### WHAT TO DO
Write each of the records out again exactly.

### DATA FOR THIS EXERCISE
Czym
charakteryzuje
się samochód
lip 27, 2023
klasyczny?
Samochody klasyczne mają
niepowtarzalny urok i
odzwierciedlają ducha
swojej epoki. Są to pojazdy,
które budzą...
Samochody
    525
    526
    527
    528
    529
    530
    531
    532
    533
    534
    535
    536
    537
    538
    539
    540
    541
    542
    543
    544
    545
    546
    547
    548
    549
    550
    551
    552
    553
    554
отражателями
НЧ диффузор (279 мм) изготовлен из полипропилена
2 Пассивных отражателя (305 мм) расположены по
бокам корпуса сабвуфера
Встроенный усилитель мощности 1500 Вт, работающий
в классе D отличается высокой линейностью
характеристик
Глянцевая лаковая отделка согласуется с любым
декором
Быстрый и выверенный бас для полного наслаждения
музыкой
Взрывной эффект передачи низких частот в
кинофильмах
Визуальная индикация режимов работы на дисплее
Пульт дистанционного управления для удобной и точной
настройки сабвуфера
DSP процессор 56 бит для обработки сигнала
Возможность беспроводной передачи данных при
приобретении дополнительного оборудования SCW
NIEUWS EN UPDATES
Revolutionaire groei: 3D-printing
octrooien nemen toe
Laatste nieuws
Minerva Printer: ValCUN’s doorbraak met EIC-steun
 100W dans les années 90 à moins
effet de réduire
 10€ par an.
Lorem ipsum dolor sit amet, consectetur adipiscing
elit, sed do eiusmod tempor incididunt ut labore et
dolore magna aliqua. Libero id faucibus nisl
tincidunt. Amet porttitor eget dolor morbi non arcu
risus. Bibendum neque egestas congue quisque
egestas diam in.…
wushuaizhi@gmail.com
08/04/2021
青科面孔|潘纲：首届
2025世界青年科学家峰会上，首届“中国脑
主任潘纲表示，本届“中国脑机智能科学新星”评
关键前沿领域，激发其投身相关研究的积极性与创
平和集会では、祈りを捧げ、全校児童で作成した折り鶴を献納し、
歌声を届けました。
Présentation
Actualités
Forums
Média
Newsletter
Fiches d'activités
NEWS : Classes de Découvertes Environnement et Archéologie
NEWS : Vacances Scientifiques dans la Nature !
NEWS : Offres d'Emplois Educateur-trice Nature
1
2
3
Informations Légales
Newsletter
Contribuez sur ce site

### TASK OUTPUT
Czym
charakteryzuje
się samochód
lip 27, 2023
klasyczny?
Samochody klasyczne mają
niepowtarzalny urok i
odzwierciedlają ducha
swojej epoki. Są to pojazdy,
które budzą...
Samochody
    525
    526
    527
    528
    529
    530
    531
    532
    533
    534
    535
    536
    537
    538
    539
    540
    541
    542
    543
    544
    545
    546
    547
    548
    549
    550
    551
    552
    553
    554
отражателями
НЧ диффузор (279 мм) изготовлен из полипропилена
2 Пассивных отражателя (305 мм) расположены по
бокам корпуса сабвуфера
Встроенный усилитель мощности 1500 Вт, работающий
в классе D отличается высокой линейностью
характеристик
Глянцевая лаковая отделка согласуется с любым
декором
Быстрый и выверенный бас для полного наслаждения
музыкой
Взрывной эффект передачи низких частот в
кинофильмах
Визуальная индикация режимов работы на дисплее
Пульт дистанционного управления для удобной и точной
настройки сабвуфера
DSP процессор 56 бит для обработки сигнала
Возможность беспроводной передачи данных при
приобретении дополнительного оборудования SCW
NIEUWS EN UPDATES
Revolutionaire groei: 3D-printing
octrooien nemen toe
Laatste nieuws
Minerva Printer: ValCUN’s doorbraak met EIC-steun
 100W dans les années 90 à moins
effet de réduire
 10€ par an.
Lorem ipsum dolor sit amet, consectetur adipiscing
elit, sed do eiusmod tempor incididunt ut labore et
dolore magna aliqua. Libero id faucibus nisl
tincidunt. Amet porttitor eget dolor morbi non arcu
risus. Bibendum neque egestas congue quisque
egestas diam in.…
wushuaizhi@gmail.com
08/04/2021
青科面孔|潘纲：首届
2025世界青年科学家峰会上，首届“中国脑
主任潘纲表示，本届“中国脑机智能科学新星”评
关键前沿领域，激发其投身相关研究的积极性与创
平和集会では、祈りを捧げ、全校児童で作成した折り鶴を献納し、
歌声を届けました。
Présentation
Actualités
Forums
Média
Newsletter
Fiches d'activités
NEWS : Classes de Découvertes Environnement et Archéologie
NEWS : Vacances Scientifiques dans la Nature !
NEWS : Offres d'Emplois Educateur-trice Nature
1
2
3
Informations Légales
Newsletter
Contribuez sur ce site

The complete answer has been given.